Es un alivio para los dos. Justo en ese momento, el pichón saca la cabeza y comienza a piar. El otro se le suma. Imagino que perciben nuestra atención y demandan alimento, cobijo.
¡Ahí está, mirá! Se tranquiliza el pibito, que recién termina de convencerse cuando ve la cabeza asomarse.
Andá a saber cómo llegaron acá, se habrán caído de alguno de los árboles, le comento al muchachito que los sigue mirando fascinado. Noto que el comentario lo preocupa. Ahora que los sabe vivos y enteros, se da cuenta del desamparo: se cayeron del nido y necesitan alguien que los cuide. Se le ocurre que ese alguien podría ser yo:
¿Te los podés llevar?
Y no... ¿en qué me los voy a llevar?
En las manos.
Claro, el nene tiene razón. Pero, ¿llevármelos? Imposible. Tengo cosas que hacer y no puedo andar con estos bichos encima. Además, creo que son pichones de paloma y a mí las palomas me dan asco, sin contar que trasmiten como cuarenta enfermedades. Me quedo callada y sigo mirando los pajaritos. A esta altura comprendo que el pibe también está solo y concluyo que debe mendigar o vender curitas por la zona.
¿Y los puedo poner acá?
No, acá los pueden pisar. Mejor dejalos adonde están.
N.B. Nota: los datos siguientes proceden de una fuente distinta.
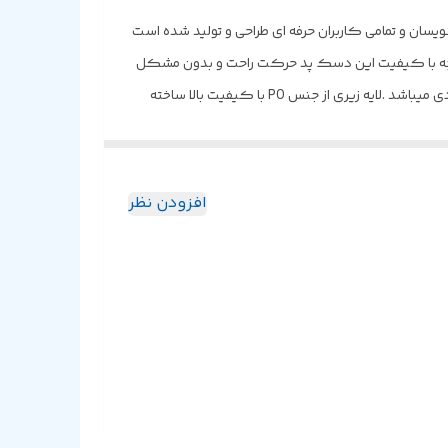
رنامه نویسان و تمامی کاربران حرفه ای طراحی و تولید شده است
 پارچه با کیفیت این دسک پد حرکت راحت و بدون مشکل
موس را تضمین می کند تا موس به راحتی بر روی سطح آن حرکت کند . لبه های کار سرتاسر دوخت شده و دارای مقاومت و دوام بسیار زیادی میباشد .لایه زیری از جنس PO با کیفیت بالا ساخته
افزودن نظر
Bueno... ¡chau amigo! Me despido con torpeza. Mientras lo saludo, se entretiene acercándoles algo que hay en el piso. Un pedazo de plástico, para que jueguen como mascotas. No sé si me escucha.
¡Cuidalos, eh! me sale sin pensar y enseguida me arrepiento. ¡Qué boluda! ¡Decirle justamente eso a la criatura?! Ojalá no me haya oído.
Me quedo angustiada por los pichones. Los tres. A los pájaros, seguramente, los devorará algún gato de por ahí. ¿Cuánto tiempo más podrá cuidarlos el mocoso antes de aburrirse, o antes de apostarse, nuevamente, en la entrada de otro banco para pedir monedas?
¿Y quién cuidará de él?
Me voy con los bichos atragantados, como conejos en un cuento de Cortazar, sabiendo que los dejo abandonados a su suerte. ¿Podría yo haber cambiado ese sino? La pregunta se me clava más adentro en la garganta. Quizás sea el próximo usuario del cajero o algún cliente del banco el que desvíe el destino incierto de esos tres.
Paso por una juguetería y me distraigo buscando una muñequita en la vidriera. Entonces me acuerdo del aguinaldo mal pago y de que ahora tendré que llamar a la contadora, cosa que odio. Refunfuño de antemano: me fastidia comunicarme con ella y tener que explicarle todo de te ni da men te para evitar un nuevo error.
Para colmo, advierto que varios negocios están haciendo buenos descuentos en efectivo contado y yo, que pensaba pagar con débito, no saqué dinero. Doy media vuelta para regresar al banco. Pero no. Mejor avanzo y retiro en algún cajero más adelante. Por calle Córdoba hay un montón y, en estas fechas, están siempre llenos de plata, hasta cambio chico les ponen.
Comienza a subir el sol. Las veredas se desnudan de sus reparos. ¡Qué calor, madre mía! Ya sabía yo que esto iba a ser un infierno.